Perhaps the most important case to touch upon these issues is In the Matter of a Warrant to Search a Certain E-mail Account Controlled and Maintained by Microsoft Corporation. The Stored Communications Act (SCA), which was part of the Electronic Communications Privacy Act of 1986, was enacted in a technological era that is now virtually unrecognizable. The SCA allows the government to issue warrants to service providers to seize customers’ private data, even where the data is password protected. Federal agents served such a warrant on Microsoft in the United States, requiring it to produce a customer’s private emails. But the emails were exclusively located on servers in the Republic of Ireland; and Ireland is subject to the EU’s strict data privacy laws as well as its own criminal code.
Microsoft moved to quash the warrant, arguing that the government is not authorized under the SCA to issue warrants for extraterritorial searches. The magistrate judge and district court rejected Microsoft’s arguments and sided with the government, holding that an SCA warrant was a hybrid between a warrant and a subpoena, and that Microsoft, which is a United States company, had “control” over the documents. The district court also found that the warrant did not implicate international concerns, particularly because the transfer of documents would occur in the United States, not in Ireland. Microsoft’s motion to quash was denied, and in fact Microsoft was held in contempt for failing to produce the emails.
Microsoft appealed, and the Second Circuit reversed, holding that the SCA did not authorize extraterritorial warrants. The Circuit noted that the “subpoena‐warrant distinction is significant here because, unlike warrants, subpoenas may require the production of communications stored overseas.”
The Supreme Court granted certiorari, and the case was argued on Feb. 27, 2018. The government framed the issue as whether a U.S. provider of email services must comply with a warrant by disclosing electronic communications within its control, regardless of where they are stored. The government argued that a provider cannot be said to be seizing records already in its “custody and control.” Microsoft, on the other hand, urges that this is simply a matter of statutory construction and that Congress did not authorize extraterritorial warrants in the SCA.
During oral argument, the justices appeared to be divided. Chief Justice John Roberts expressed concern that affirming the Second Circuit would allow service providers to shield data from the government by moving it to foreign servers (and potentially using that as a tactic to attract customers). Justices Sonia Sotomayor and Ruth Bader Ginsburg seemed to be leaning toward interpreting the SCA narrowly, siding with Microsoft, and leaving it up to Congress to update the SCA to apply to current technology.

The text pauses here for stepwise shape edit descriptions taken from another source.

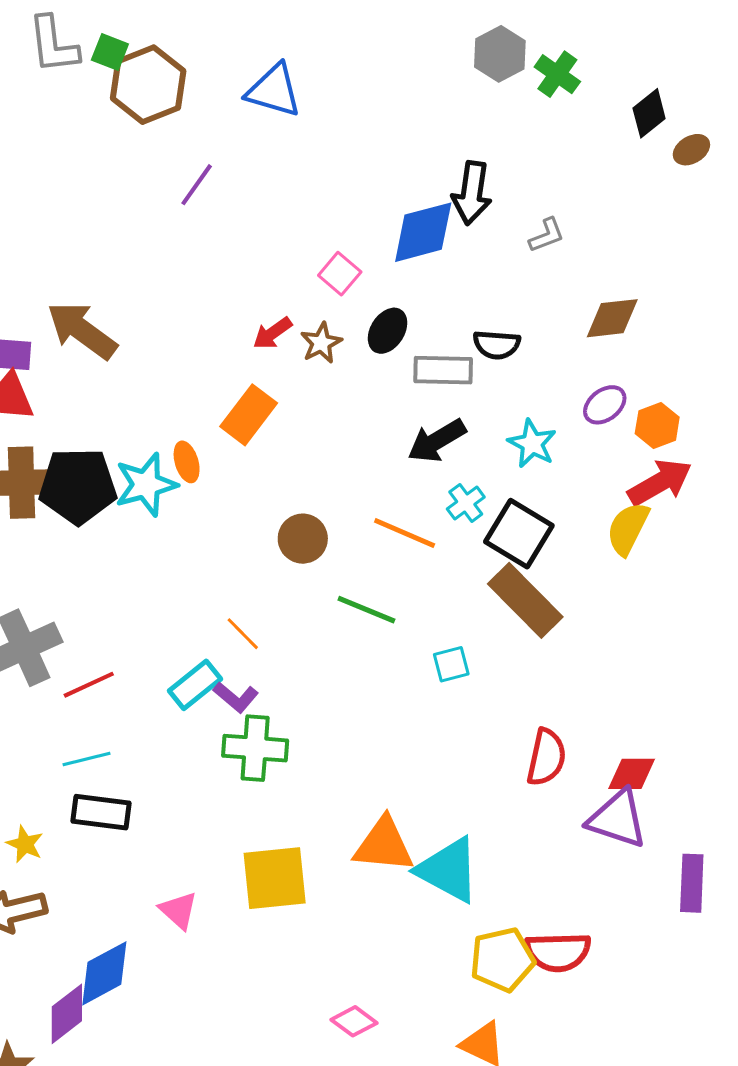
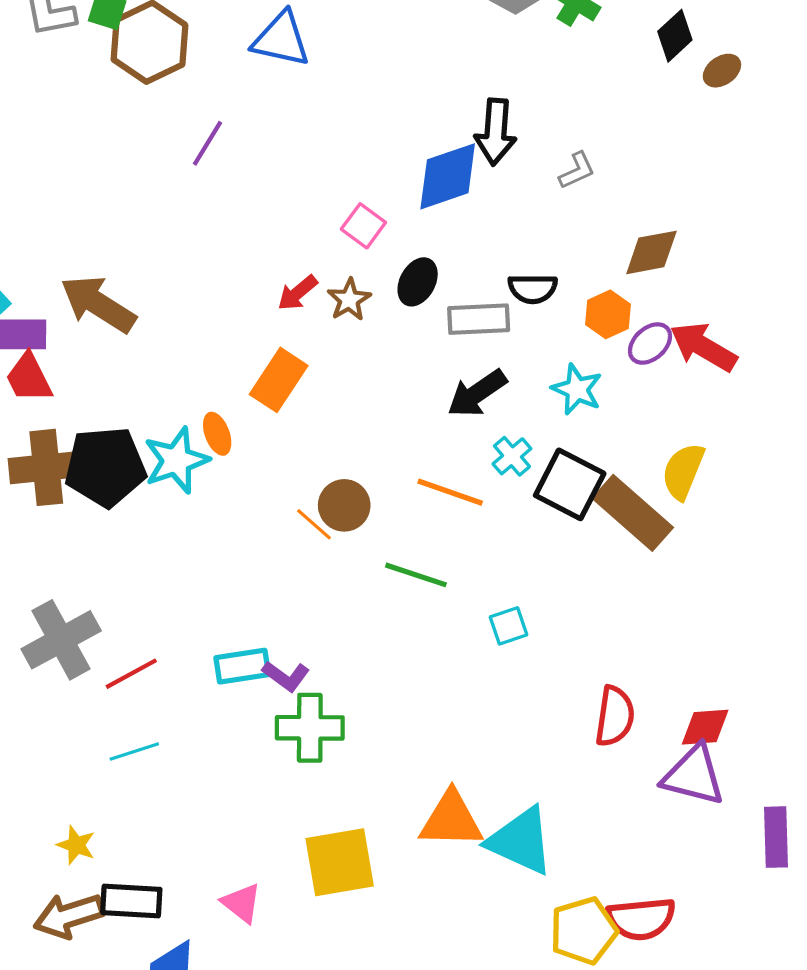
orange hexagon: (657, 425) -> (608, 314), moved
red arrow: (660, 482) -> (703, 347), moved, turned -116
brown rectangle: (525, 600) -> (633, 513), moved
orange line: (243, 634) -> (314, 524), moved
cyan rectangle: (195, 685) -> (242, 666), turned 34
black rectangle: (101, 812) -> (131, 901), moved

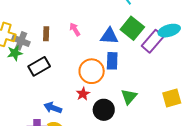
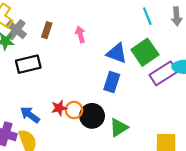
orange circle: (92, 71) -> (74, 110), moved, size x0.6
red star: (83, 94) -> (59, 108), moved
black circle: (104, 110) -> (92, 116), moved

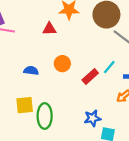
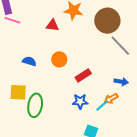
cyan line: (109, 67) -> (102, 106), moved
blue star: (92, 118) -> (80, 101), moved

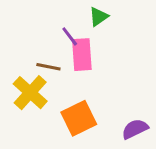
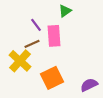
purple line: (70, 36) -> (36, 25), moved
brown line: (48, 67) -> (32, 44), turned -35

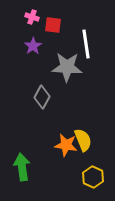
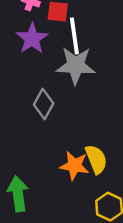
white line: (86, 44) -> (74, 36), moved
purple star: (33, 46) -> (32, 39), size x1.4

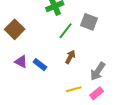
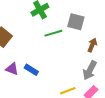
green line: (66, 31) -> (53, 33), turned 42
brown arrow: (70, 57) -> (92, 45), moved

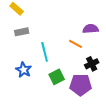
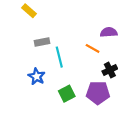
gray rectangle: (22, 32) -> (42, 42), moved
green square: (57, 77) -> (67, 94), moved

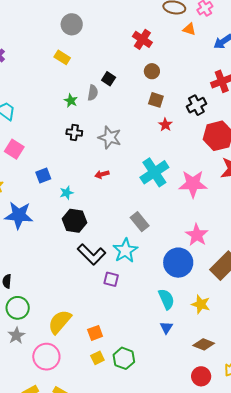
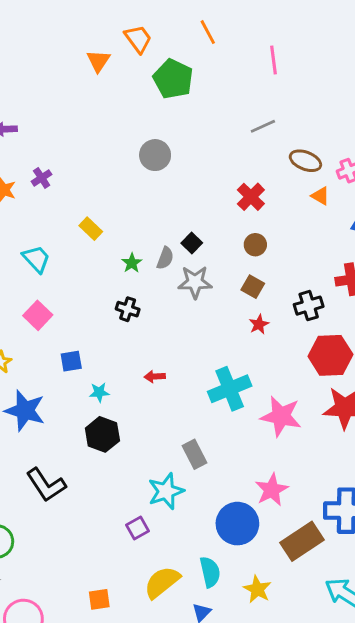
yellow rectangle: (62, 57) -> (91, 229), moved
gray star: (110, 137) -> (195, 282), moved, turned -30
black L-shape: (92, 254) -> (46, 485), moved
purple square: (111, 279) -> (137, 528), turned 35
yellow semicircle: (60, 322) -> (162, 582), moved

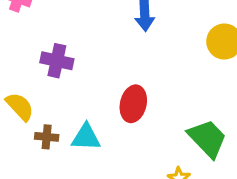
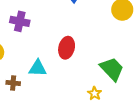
brown cross: (47, 137) -> (13, 83), moved

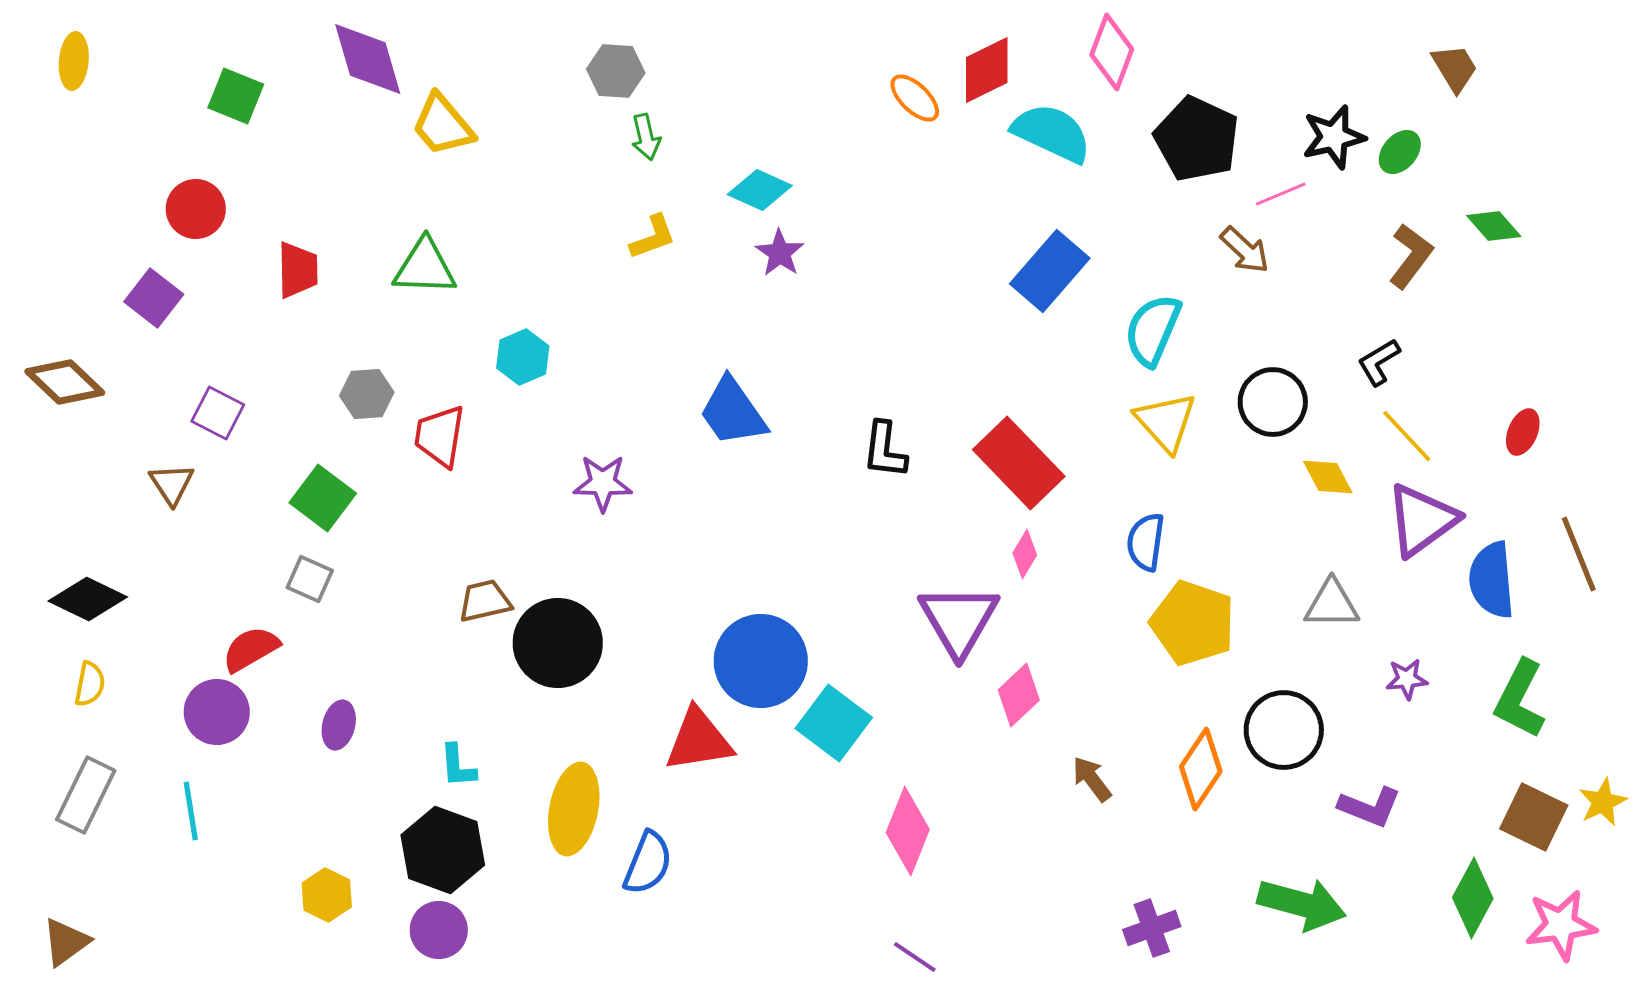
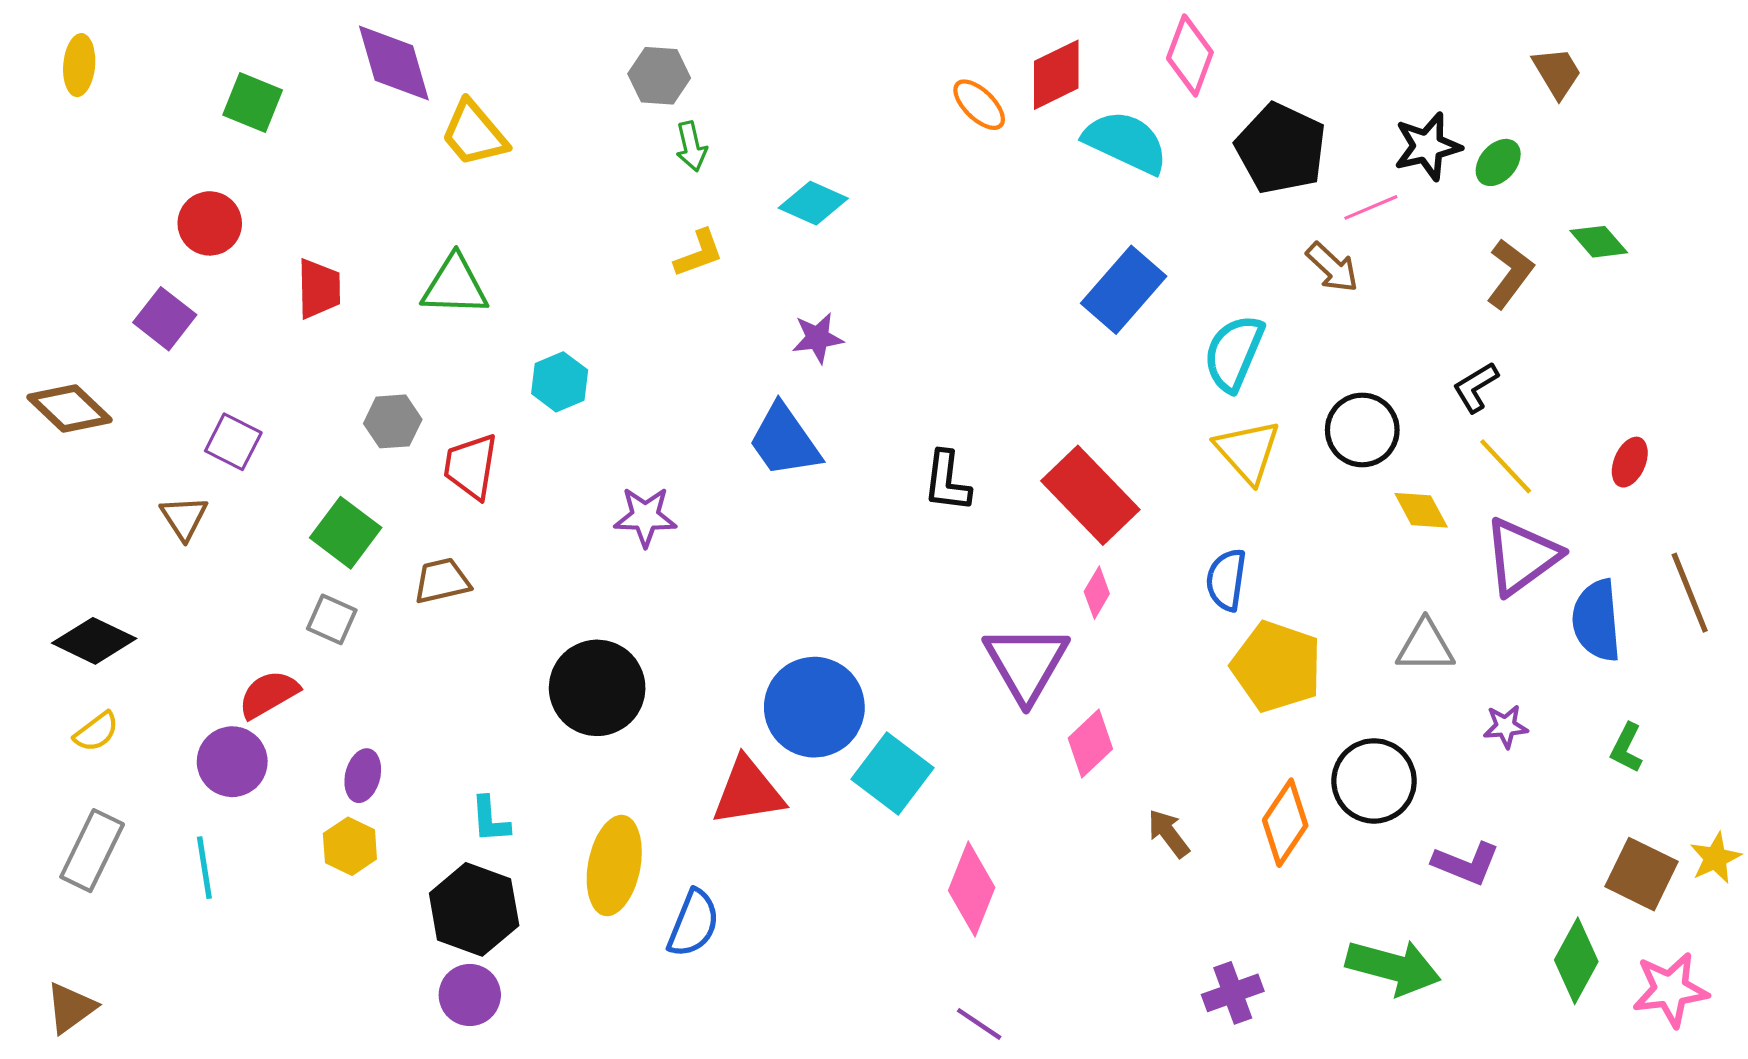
purple star: (780, 253) -> (818, 338), moved, turned 30
brown trapezoid: (485, 601) -> (442, 581), moved
yellow semicircle: (90, 684) -> (96, 732), turned 42
green L-shape: (1520, 699) -> (1627, 748), size x0.6
yellow hexagon: (327, 895) -> (350, 846), moved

Congress, widely known for tackling complex issues and staying well ahead of the curve, may actually do something to address the issue. Both houses have introduced versions of the CLOUD Act of 2018, which would address extraterritoriality in the SCA. A quick perusal of the draft bills, however, demonstrates the complexity of the issue in light of comity, data privacy laws, and other policy considerations.
It is certainly worth watching what happens with in Congress, the Supreme Court, and in the Circuit and district courts on these issues.
Michael B. de Leeuw is a member of Cozen O’Connor.